Ah, yeah, so this is I guess, more about like a hybrid approach. So you have a workflow that’s kind of unattended, in a sense, and then you have a need for an assistant to be triggered in the midst of that workflow, if I understand this question correctly. And that should be doable. We don't have instructions for how to do that exactly, not yet available. So I would take that in a session with or in in the slack again, with some of our developers. But the primary use case that we see most often is the manual triggering. And then with the unattended use cases, it's really about the API triggering, but I think this is if I understand the question correctly, it's really going after a hybrid approach. And possibly requires a bit more configuration, And I think our developers are more fine-tuned at figuring out how to implement it than I am right now.

Nick  38:49

I hope that it's the question. Thank you, Hanna, for that. Do you have any other questions? We have time for one or two more questions, if anybody has any. If not…

Hanna  39:10

I think it's actually a pretty good bridge. I mean, there was a lot of questions on the implementation of the bots itself.

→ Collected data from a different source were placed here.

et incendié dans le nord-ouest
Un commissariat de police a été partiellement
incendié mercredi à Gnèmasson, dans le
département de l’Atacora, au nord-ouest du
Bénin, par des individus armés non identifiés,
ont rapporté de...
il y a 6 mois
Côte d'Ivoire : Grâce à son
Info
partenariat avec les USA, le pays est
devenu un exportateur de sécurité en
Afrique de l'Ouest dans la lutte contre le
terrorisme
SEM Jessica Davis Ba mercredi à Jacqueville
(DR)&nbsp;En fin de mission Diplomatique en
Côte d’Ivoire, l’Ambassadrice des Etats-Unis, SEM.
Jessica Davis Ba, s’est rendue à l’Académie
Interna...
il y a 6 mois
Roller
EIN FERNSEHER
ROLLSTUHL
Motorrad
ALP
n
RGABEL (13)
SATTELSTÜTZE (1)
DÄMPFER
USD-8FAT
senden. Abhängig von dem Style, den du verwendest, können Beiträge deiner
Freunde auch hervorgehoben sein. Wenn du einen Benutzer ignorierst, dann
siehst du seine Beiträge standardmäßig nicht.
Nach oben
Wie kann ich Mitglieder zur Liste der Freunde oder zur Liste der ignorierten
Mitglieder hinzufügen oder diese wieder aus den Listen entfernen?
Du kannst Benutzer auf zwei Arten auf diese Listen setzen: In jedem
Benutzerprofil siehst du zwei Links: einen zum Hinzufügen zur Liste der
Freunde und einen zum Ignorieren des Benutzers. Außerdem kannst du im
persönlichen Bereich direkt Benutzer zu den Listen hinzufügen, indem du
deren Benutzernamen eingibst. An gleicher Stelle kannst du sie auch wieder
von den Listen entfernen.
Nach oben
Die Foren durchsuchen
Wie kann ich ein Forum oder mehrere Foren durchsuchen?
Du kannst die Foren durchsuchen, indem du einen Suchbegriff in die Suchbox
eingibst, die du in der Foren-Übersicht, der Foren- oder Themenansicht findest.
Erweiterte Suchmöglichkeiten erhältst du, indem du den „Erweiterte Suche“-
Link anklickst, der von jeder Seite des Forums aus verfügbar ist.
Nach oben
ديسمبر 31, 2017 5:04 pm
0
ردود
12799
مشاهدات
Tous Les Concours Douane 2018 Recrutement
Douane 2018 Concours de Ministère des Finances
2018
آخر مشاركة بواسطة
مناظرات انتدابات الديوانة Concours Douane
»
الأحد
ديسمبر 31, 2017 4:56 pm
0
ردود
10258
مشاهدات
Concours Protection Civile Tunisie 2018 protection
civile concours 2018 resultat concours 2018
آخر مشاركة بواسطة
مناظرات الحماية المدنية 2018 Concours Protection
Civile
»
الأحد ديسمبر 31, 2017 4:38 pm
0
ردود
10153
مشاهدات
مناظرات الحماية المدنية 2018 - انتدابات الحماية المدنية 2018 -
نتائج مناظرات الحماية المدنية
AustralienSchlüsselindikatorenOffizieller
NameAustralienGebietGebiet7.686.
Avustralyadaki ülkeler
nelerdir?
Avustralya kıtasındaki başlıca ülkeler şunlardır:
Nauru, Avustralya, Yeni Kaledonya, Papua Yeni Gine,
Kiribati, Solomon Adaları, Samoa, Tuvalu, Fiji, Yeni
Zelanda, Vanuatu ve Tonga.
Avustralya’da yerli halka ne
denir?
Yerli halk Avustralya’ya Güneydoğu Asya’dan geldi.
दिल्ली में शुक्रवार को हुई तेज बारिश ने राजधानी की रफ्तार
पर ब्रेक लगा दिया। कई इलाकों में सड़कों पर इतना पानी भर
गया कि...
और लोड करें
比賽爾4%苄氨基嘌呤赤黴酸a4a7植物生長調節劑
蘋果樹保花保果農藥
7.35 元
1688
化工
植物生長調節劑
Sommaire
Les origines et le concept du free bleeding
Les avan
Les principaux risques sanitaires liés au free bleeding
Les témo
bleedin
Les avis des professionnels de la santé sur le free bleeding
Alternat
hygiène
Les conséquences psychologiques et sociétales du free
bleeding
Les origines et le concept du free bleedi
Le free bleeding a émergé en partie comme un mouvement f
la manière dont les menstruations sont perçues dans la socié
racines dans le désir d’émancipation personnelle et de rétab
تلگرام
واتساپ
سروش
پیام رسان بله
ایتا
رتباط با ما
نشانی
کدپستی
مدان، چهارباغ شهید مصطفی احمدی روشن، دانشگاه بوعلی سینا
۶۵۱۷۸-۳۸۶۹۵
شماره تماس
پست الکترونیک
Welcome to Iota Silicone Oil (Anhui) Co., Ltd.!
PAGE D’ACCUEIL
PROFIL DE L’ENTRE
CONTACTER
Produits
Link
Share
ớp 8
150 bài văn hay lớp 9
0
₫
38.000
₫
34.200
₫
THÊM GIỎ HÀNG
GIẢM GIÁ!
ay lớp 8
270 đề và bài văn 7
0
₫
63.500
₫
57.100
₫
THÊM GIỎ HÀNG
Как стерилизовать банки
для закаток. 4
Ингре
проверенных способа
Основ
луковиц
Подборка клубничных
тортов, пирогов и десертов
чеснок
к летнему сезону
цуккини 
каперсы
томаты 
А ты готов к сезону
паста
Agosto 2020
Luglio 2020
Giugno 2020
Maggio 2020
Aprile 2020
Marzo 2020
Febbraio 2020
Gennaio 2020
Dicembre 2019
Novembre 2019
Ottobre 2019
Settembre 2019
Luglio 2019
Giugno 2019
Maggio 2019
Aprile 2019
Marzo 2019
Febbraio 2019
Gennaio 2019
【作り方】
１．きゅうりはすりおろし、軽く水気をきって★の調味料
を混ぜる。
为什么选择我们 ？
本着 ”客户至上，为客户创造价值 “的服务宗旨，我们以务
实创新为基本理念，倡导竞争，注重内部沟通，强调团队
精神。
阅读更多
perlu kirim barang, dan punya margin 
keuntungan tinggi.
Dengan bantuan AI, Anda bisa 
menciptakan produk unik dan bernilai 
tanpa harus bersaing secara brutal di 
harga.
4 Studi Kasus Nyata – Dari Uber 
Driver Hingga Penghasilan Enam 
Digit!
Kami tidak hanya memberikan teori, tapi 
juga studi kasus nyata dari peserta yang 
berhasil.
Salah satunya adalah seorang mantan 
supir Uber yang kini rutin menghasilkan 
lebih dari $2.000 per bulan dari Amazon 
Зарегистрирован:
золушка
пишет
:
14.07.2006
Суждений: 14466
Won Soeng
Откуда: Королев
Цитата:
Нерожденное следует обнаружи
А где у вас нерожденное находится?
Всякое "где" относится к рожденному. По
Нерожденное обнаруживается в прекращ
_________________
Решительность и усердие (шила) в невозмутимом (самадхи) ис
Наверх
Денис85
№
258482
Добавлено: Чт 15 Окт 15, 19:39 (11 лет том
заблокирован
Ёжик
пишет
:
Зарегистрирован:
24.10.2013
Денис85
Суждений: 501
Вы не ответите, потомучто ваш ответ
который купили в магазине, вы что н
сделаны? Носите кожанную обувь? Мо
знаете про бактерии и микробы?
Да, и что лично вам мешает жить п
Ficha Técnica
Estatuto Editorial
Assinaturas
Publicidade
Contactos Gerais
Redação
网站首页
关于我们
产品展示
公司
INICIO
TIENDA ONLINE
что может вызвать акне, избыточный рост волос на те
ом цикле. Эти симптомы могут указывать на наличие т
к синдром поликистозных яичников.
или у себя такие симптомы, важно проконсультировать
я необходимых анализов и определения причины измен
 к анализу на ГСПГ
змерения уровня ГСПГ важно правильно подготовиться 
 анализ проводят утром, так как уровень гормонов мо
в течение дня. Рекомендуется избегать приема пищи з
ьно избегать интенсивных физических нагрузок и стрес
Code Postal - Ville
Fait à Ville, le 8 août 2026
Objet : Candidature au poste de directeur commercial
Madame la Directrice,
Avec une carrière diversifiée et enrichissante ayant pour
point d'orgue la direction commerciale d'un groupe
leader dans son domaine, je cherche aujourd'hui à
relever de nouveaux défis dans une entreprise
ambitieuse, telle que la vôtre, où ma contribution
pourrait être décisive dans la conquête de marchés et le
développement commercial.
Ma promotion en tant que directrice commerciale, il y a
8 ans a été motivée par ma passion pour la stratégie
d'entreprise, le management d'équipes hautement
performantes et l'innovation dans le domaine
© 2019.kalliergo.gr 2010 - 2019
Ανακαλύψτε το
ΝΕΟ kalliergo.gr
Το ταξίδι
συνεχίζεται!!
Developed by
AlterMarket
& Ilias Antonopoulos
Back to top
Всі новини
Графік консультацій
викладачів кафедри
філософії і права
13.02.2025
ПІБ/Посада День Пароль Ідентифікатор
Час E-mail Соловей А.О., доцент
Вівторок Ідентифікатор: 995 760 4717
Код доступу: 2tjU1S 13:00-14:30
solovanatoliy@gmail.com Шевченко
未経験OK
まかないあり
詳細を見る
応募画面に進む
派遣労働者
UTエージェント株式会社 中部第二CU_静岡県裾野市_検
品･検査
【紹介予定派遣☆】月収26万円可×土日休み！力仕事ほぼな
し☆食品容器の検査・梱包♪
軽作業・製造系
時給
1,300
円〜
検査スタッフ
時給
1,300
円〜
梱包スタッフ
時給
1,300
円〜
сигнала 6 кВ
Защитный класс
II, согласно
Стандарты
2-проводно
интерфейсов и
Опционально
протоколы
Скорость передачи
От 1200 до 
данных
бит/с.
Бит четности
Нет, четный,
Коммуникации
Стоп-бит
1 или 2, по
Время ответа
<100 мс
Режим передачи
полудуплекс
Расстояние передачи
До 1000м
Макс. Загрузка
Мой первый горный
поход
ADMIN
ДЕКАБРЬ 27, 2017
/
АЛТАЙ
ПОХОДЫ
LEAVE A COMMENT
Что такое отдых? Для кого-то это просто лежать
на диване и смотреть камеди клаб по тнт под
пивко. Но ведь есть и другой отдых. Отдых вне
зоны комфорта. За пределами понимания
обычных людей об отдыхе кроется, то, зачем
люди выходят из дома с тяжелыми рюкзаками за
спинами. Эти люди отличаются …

And we have a fairly, very good documentation. So Saana, maybe you can recap some of these.

Saana  39:24

Yeah, so we just want to summarize how you can get started with assistance if you are interested in. So we have plenty of ready to use examples in Robocorp portal that you can just go and try on your own computer. And if you want to start building your own assistant, we have videos and lots of documentation available. And in case you want to add the UI to a robot, you can do this with the RPA dialogues library. Of course, if you face any problems of workers [40:01] are about to share your robot, please join our pop up slack. Or you can ask on the forum and get help from our community. So you won't be alone.

Nick  40:16

Again, I'll thank everybody for joining today. Thank you to Hanna and Saana for giving us all the lowdown on the assistance and the demo. We have one more question coming in, if time to answer it, it was just a thank you. So we'll take that. Thank you for that. Again, Thanks, everybody for joining. Hope you have a great rest of your Tuesday. And we hope to hear from you again soon. Thanks everyone.